> _Assigned task_
Write out, word for word, each line from the start of the entries through the one holding "的经验，包括如何吸引中国观众、策划公共"; omit the pictures.

> _Data records_
┌────────

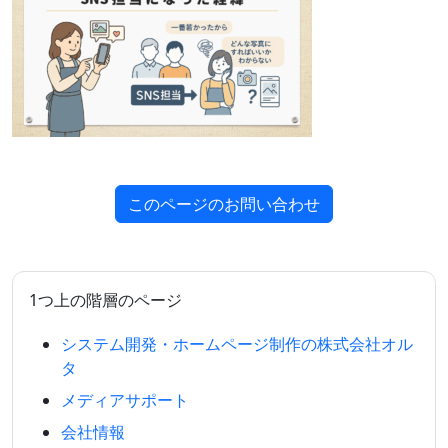
このページのお問い合わせ
1つ上の階層のページ
システム開発・ホームページ制作の株式会社オル
タ
メディアサポート
会社情報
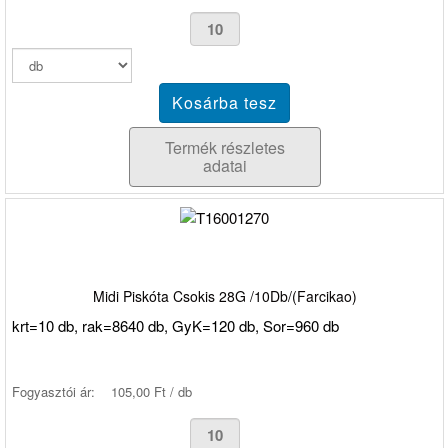
Termék részletes
adatai
Midi Piskóta Csokis 28G /10Db/(Farcikao)
krt=10 db, rak=8640 db, GyK=120 db, Sor=960 db
Fogyasztói ár:
105,00 Ft / db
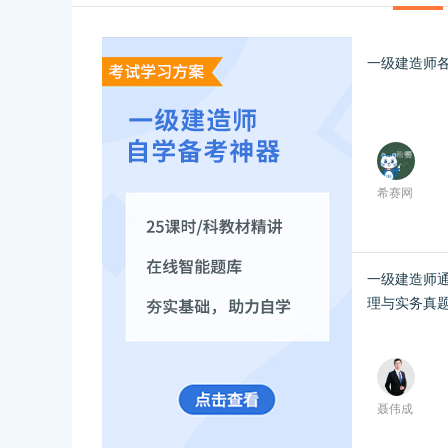
一级建造师
希赛网
一级建造师
理与实务真
聂伟成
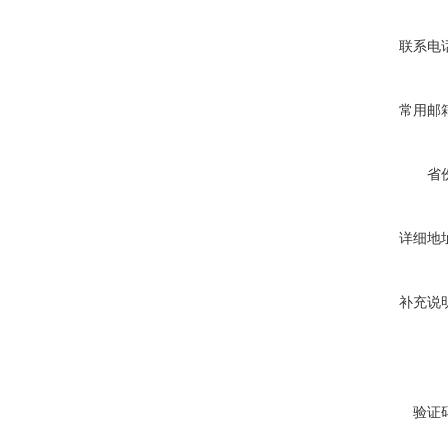
联系电
常用邮
省
详细地
补充说
验证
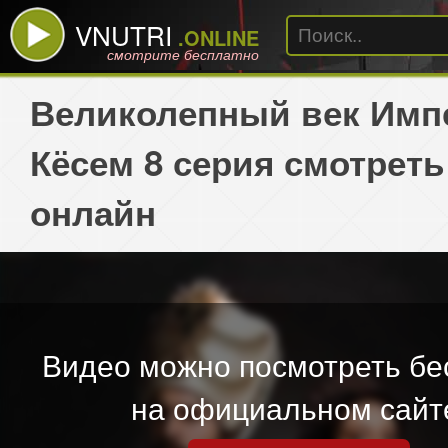
VNUTRI
.ONLINE
смотрите бесплатно
Великолепный век Имп
Кёсем 8 серия смотреть
онлайн
Видео можно посмотреть бе
на официальном сайт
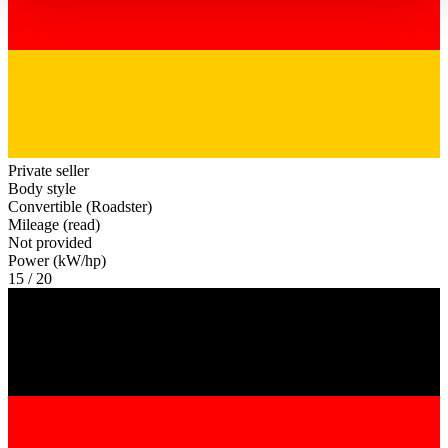
haben oder die sie im Rahmen Ihrer Nutzung der Dienste
gesammelt haben.
Datenschutzerklärung
Private seller
Body style
Convertible (Roadster)
Mileage (read)
Not provided
Power (kW/hp)
15 / 20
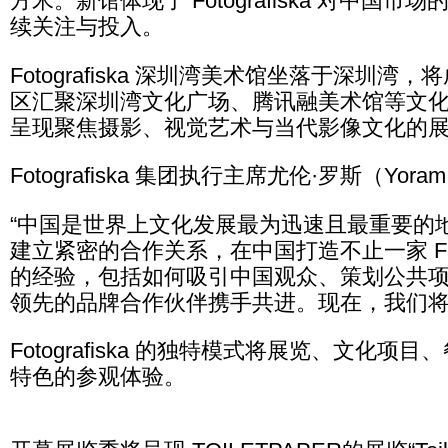
方米。新馆体现了 Fotografiska 对
续关注与投入。
Fotografiska 深圳湾美术馆坐落于深
区汇聚深圳湾文化广场、腾讯融美术馆等文化机构。
呈现聚焦摄影、视觉艺术与当代影像文化的
Fotografiska 集团执行主席尤伦·罗斯（Yora
“中国是世界上文化发展最为迅速且最重要的
建立紧密的合作关系，在中国打造不止一家 Fot
的经验，包括如何吸引中国观众、策划公共
领先的品牌合作伙伴携手共进。现在，我们将
Fotografiska 的独特模式将展览、文
特色的参观体验。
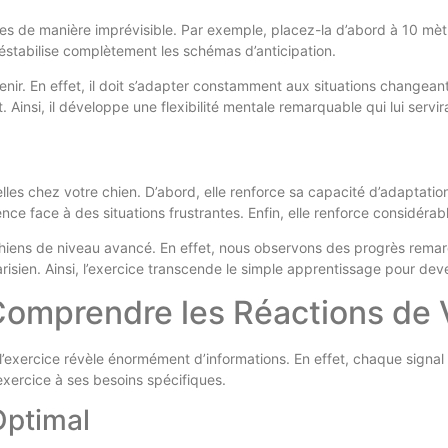
ces de manière imprévisible. Par exemple, placez-la d’abord à 10 mèt
éstabilise complètement les schémas d’anticipation.
avenir. En effet, il doit s’adapter constamment aux situations changea
Ainsi, il développe une flexibilité mentale remarquable qui lui servir
s chez votre chien. D’abord, elle renforce sa capacité d’adaptation f
ce face à des situations frustrantes. Enfin, elle renforce considérab
chiens de niveau avancé. En effet, nous observons des progrès remar
arisien. Ainsi, l’exercice transcende le simple apprentissage pour d
omprendre les Réactions de 
exercice révèle énormément d’informations. En effet, chaque signal c
exercice à ses besoins spécifiques.
Optimal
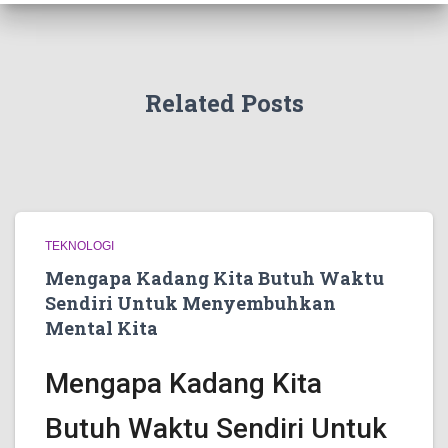
Related Posts
TEKNOLOGI
Mengapa Kadang Kita Butuh Waktu
Sendiri Untuk Menyembuhkan
Mental Kita
Mengapa Kadang Kita
Butuh Waktu Sendiri Untuk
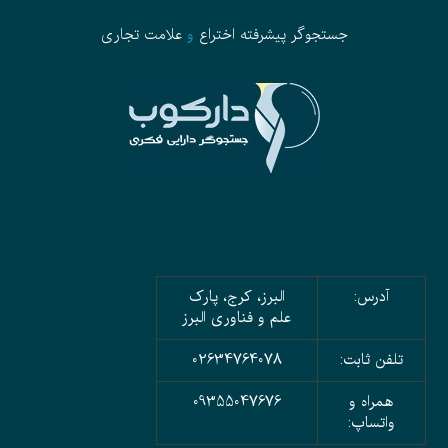
جستجوگر پیشرفته
اختراع
و
علامت تجاری
آدرس:
البرز، کرج، پارک
علم و فناوری البرز
تلفن ثابت:
02634764078
همراه و
09355047676
واتساپ:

└────────

> _Answer section_
このページのお問い合わせ
1つ上の階層のページ
システム開発・ホームページ制作の株式会社オル
タ
メディアサポート
会社情報
Termék részletes
adatai
Midi Piskóta Csokis 28G /10Db/(Farcikao)
krt=10 db, rak=8640 db, GyK=120 db, Sor=960 db
Fogyasztói ár:
105,00 Ft / db
一级建造师
希赛网
一级建造师
理与实务真
聂伟成
联系电
常用邮
省
详细地
补充说
验证
VNUTRI
.ONLINE
смотрите бесплатно
Великолепный век Имп
Кёсем 8 серия смотреть
онлайн
Видео можно посмотреть бе
на официальном сайт
haben oder die sie im Rahmen Ihrer Nutzung der Dienste
gesammelt haben.
Datenschutzerklärung
Private seller
Body style
Convertible (Roadster)
Mileage (read)
Not provided
Power (kW/hp)
15 / 20
方米。新馆体现了 Fotografiska 对
续关注与投入。
Fotografiska 深圳湾美术馆坐落于深
区汇聚深圳湾文化广场、腾讯融美术馆等文化机构。
呈现聚焦摄影、视觉艺术与当代影像文化的
Fotografiska 集团执行主席尤伦·罗斯（Yora
“中国是世界上文化发展最为迅速且最重要的
建立紧密的合作关系，在中国打造不止一家 Fot
的经验，包括如何吸引中国观众、策划公共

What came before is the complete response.